Herhalde aklına en son gelecek şeydi, Ankara Barosu tarafından "Sesi çağlar öncesinden gelen şahıs..." denilerek hedef gösterileceği.
İslam inancına mensup insanların zina ve eşcinsel ilişki hakkında başka türlü düşünmesini beklemek mümkün değil zira. Üstelik Erbaş bir Müslüman olmanın yanında İslam’a dair bir takım hizmetleri yerine getirmekle yükümlü bir kurumun başında. Eleştirilebilir yine de ancak, dini akideleri halka anlattığı için olmasa gerek.

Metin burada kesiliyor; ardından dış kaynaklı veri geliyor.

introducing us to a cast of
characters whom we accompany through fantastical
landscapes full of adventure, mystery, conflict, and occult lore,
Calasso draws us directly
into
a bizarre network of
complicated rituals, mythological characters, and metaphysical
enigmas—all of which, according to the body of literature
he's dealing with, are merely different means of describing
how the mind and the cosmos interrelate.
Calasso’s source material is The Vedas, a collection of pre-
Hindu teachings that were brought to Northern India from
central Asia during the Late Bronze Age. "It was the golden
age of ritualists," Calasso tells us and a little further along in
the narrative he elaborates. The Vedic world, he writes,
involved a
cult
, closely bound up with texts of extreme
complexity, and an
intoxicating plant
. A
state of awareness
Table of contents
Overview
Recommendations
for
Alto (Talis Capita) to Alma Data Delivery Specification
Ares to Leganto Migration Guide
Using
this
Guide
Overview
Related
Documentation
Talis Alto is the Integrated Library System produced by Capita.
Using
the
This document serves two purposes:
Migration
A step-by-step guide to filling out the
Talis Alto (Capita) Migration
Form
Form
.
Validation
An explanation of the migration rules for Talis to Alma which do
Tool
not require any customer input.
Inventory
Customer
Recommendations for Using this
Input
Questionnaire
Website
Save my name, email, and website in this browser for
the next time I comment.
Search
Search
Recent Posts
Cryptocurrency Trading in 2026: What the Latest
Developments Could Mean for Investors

“Bak görüyor musun camide namaz kılıyorlar” demek gibi bir şey bu çünkü.
Ankara Barosu, basın açıklamasında tam da bunu yapıyor. Görevi dinin vecibelerini, emir ve yasaklarını hatırlatmak olan bir kişiyi sırf bunu yaptığı için insanlığın bir kesimini aşağılamakla itham ediyor.

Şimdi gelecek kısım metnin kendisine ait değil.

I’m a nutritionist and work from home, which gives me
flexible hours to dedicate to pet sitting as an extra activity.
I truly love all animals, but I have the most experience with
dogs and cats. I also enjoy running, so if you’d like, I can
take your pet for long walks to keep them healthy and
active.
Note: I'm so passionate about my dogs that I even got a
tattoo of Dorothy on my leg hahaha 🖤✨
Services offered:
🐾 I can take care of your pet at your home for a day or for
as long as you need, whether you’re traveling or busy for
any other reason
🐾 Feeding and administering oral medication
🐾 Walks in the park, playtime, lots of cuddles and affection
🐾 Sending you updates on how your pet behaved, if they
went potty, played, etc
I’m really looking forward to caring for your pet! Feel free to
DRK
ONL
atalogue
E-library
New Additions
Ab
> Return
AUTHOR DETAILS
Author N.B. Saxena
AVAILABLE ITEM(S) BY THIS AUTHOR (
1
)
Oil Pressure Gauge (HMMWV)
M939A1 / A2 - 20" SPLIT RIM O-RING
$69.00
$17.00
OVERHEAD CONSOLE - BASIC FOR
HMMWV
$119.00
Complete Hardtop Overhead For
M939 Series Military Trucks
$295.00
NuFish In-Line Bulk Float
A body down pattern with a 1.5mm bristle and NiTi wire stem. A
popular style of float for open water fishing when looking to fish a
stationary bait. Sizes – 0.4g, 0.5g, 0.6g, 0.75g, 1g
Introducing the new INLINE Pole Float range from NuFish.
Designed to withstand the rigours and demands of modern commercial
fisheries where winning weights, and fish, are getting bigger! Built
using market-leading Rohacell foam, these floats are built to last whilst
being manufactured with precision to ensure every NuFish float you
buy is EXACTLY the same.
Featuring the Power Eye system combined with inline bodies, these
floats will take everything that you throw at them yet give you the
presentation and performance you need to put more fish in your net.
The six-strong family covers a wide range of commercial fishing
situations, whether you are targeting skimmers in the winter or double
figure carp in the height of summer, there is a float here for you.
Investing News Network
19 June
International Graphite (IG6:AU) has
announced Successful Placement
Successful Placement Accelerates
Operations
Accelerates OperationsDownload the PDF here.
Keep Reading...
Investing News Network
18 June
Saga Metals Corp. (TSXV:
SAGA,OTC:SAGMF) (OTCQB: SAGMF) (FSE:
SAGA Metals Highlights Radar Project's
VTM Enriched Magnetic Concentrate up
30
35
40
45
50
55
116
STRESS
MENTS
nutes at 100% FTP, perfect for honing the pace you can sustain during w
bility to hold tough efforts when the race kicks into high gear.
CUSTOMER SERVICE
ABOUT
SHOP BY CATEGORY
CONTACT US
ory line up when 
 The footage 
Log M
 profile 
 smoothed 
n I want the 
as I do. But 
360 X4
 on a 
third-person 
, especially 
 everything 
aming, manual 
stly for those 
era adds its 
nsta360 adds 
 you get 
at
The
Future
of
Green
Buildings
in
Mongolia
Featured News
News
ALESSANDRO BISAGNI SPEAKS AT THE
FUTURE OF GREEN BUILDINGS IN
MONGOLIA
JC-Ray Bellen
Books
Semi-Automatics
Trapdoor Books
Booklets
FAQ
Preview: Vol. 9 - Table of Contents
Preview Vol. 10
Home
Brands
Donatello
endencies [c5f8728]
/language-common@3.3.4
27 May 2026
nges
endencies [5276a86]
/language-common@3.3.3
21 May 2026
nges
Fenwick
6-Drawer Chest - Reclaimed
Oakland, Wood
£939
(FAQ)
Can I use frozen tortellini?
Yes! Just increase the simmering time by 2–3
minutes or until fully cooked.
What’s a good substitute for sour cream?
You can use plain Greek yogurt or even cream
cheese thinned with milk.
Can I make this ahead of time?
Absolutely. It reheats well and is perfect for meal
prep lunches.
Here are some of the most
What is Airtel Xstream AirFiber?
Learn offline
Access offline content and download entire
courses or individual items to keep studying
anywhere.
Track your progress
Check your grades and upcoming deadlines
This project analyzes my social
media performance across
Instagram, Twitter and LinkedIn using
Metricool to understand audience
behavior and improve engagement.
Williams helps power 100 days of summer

Sadece bu mu? Değil elbette. Üstüne üstlük "Sesi çağlar öncesinden gelen şahsın, bir devlet kurumunun başında oturup, söylemini kutsal sayılan değerler üzerine inşa ederek halkı kin ve düşmanlığa tahrik etmesindeki kan kokan cüreti..." gibi Ali Erbaş nezdinde İslam dinini ve bu dinin gelmiş geçmiş bütün müntesiplerini hedef alan son derece tahakkümcü, faşist bir yaklaşım ortaya koyuyor.
Baroların sicili malum; İslam karşıtı bilinir, darbe şakşakçılıklarıyla tanınırlar. Sadece barolar değil, Türk Tabipler Odası da öyle. Hatırlayın, “Savaş bir halk sağlığı sorunudur” diyerek Afrin operasyonunu “savaş” olarak nitelendirmiş ve terör örgütünün propagandasını yapmıştı.

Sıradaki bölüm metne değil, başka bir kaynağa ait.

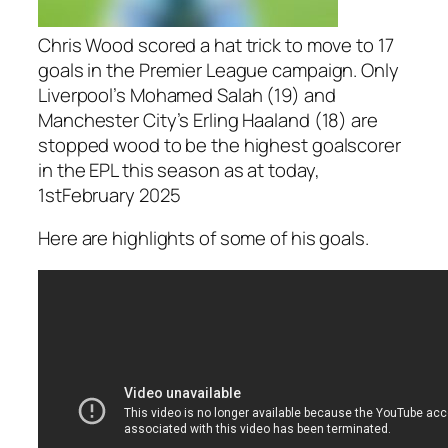
Chris Wood scored a hat trick to move to 17
goals in the Premier League campaign. Only
Liverpool’s Mohamed Salah (19) and
Manchester City’s Erling Haaland (18) are
stopped wood to be the highest goalscorer
in the EPL this season as at today,
1stFebruary 2025
Here are highlights of some of his goals.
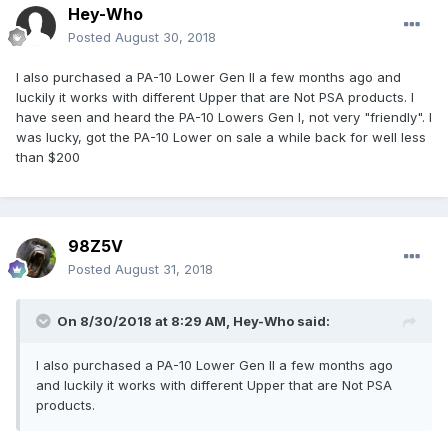
Hey-Who
Posted
August 30, 2018
I also purchased a PA-10 Lower Gen II a few months ago and
luckily it works with different Upper that are Not PSA products. I
have seen and heard the PA-10 Lowers Gen I, not very "friendly". I
was lucky, got the PA-10 Lower on sale a while back for well less
than $200
98Z5V
Posted
August 31, 2018
On 8/30/2018 at 8:29 AM,
Hey-Who
said:
I also purchased a PA-10 Lower Gen II a few months ago
and luckily it works with different Upper that are Not PSA
products.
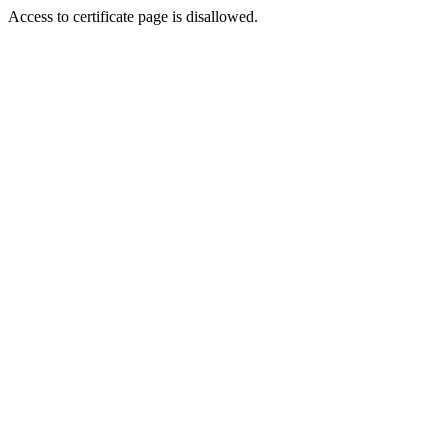
Access to certificate page is disallowed.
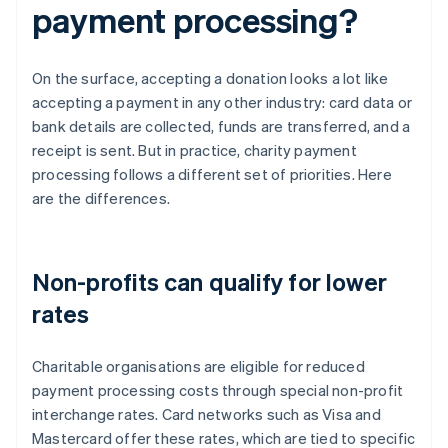
payment processing?
On the surface, accepting a donation looks a lot like
accepting a payment in any other industry: card data or
bank details are collected, funds are transferred, and a
receipt is sent. But in practice, charity payment
processing follows a different set of priorities. Here
are the differences.
Non-profits can qualify for lower
rates
Charitable organisations are eligible for reduced
payment processing costs through special non-profit
interchange rates. Card networks such as Visa and
Mastercard offer these rates, which are tied to specific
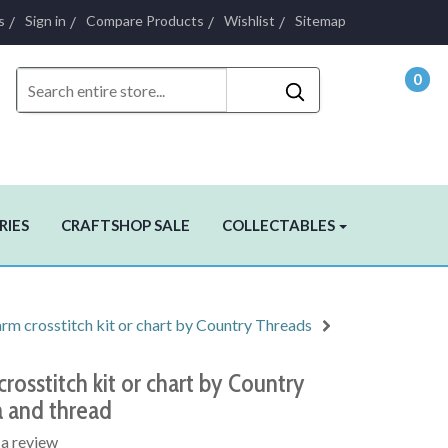
s
Sign in
Compare Products
Wishlist
Sitemap
0
- $0.
RIES
CRAFTSHOP SALE
COLLECTABLES
m crosstitch kit or chart by Country Threads
rosstitch kit or chart by Country
a and thread
 a review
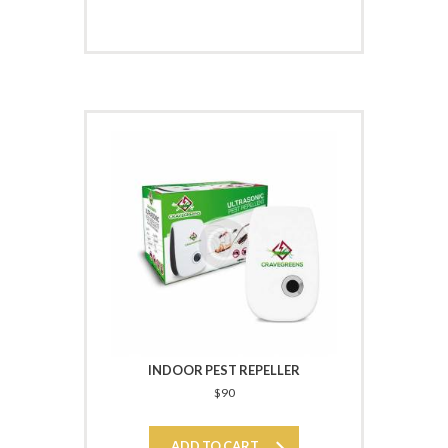
INDOOR PEST REPELLER
$
90
ADD TO CART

Kovid-19 salgınıyla mücadelede de mütemadiyen Türkiye aleyhine açıklamalarla bulundu, sağlık sistemi ve çalışanlarının başarısını gölgelemeye çalıştı.
Yani daha temelde meslek odalarının statüsü ile ilgili bir sorunumuz var bizim. Bunu değiştirmedikçe benzer açıklamaları hep işiteceğiz.
Bir darbe anayasasının mahsulü olan ve “rejimi korumak” üzere ideolojik aparat işlevi gören meslek odaları, zorunlu üyelik, bağış şartı ve kamu kurumu niteliğindeki yapıları değişmediği sürece 5. Kol faaliyeti yapmaya devam edecektir.
Ankara Barosu’nun vahim açıklaması buna vesile olabilir. 2012’de gündeme gelen fakat akabinde memleketin içine girdiği türbülans sebebiyle rafa kaldırılan meslek odalarının yapısını dair reform yeniden gündeme alınabilir.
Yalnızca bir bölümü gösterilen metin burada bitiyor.